Maut-Ausschuss:Die amerikanische Methode

Maut-Ausschuss: Es steht Aussage gegen Aussage im Maut-Untersuchungsausschuss, der sich im Marie-Elisabeth-Lüders-Haus trifft.

Es steht Aussage gegen Aussage im Maut-Untersuchungsausschuss, der sich im Marie-Elisabeth-Lüders-Haus trifft.
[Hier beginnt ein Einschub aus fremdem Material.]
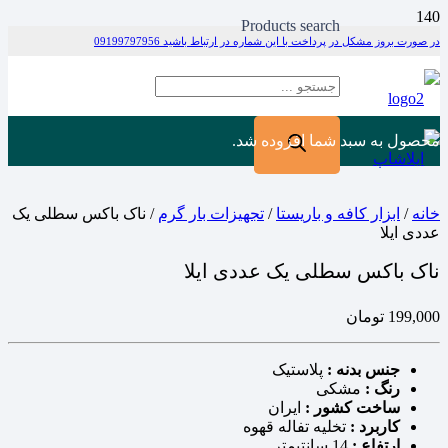
Products search
در صورت بروز مشکل در پرداخت با این شماره در ارتباط باشید 09199797956
محصول
به سبد شما افزوده شد.
خانه
/
ابزار کافه و باریستا
/
تجهیزات بار گرم
/ ناک باکس سطلی یک
عددی ایلا
ناک باکس سطلی یک عددی ایلا
199,000
تومان
جنس بدنه :
پلاستیک
رنگ :
مشکی
ساخت کشور :
ایران
کاربرد :
تخلیه تفاله قهوه
ارتفاع :
14 سانتیمتر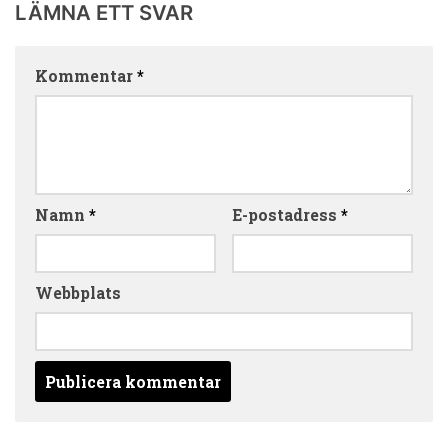
LÄMNA ETT SVAR
Kommentar
*
Namn
*
E-postadress
*
Webbplats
(Foto: John Macdougall/AFP)

Was ist eigentlich ein Kreuzverhör? Wie die FDP den Verkehrsminister Andreas Scheuer von der CSU doch noch der Lüge im Bundestag überführen will.

Von Anika Blatz

Als "gewollte strategische Eskalation zur Wahrheitsfindung" bezeichnet Christian Jung, Obmann der FDP-Bundestagsfraktion im Maut-Untersuchungsausschuss, den nun geplanten nächsten Schritt. Mit der Ankündigung, Bundesverkehrsminister Andreas Scheuer (CSU) einem Kreuzverhör auszusetzen, soll der Druck auf den Minister erhöht werden. In entscheidenden Punkten steht die Aussage Scheuers gegen die der Mautmanager. Entweder haben die Manager gelogen, als sie sagten, sie hätten dem Minister Ende 2018 angeboten, mit der Unterzeichnung der Verträge bis nach dem Urteil des Europäischen Gerichtshofs zur Rechtmäßigkeit der Maut zu warten - oder aber der Minister, der ein solches Angebot bestreitet. Um der Wahrheit näher zu kommen, möchte die FDP deshalb dafür sorgen, dass beide Seiten bei gleichzeitiger Anwesenheit abwechselnd vernommen werden: ein sogenanntes Kreuzverhör also.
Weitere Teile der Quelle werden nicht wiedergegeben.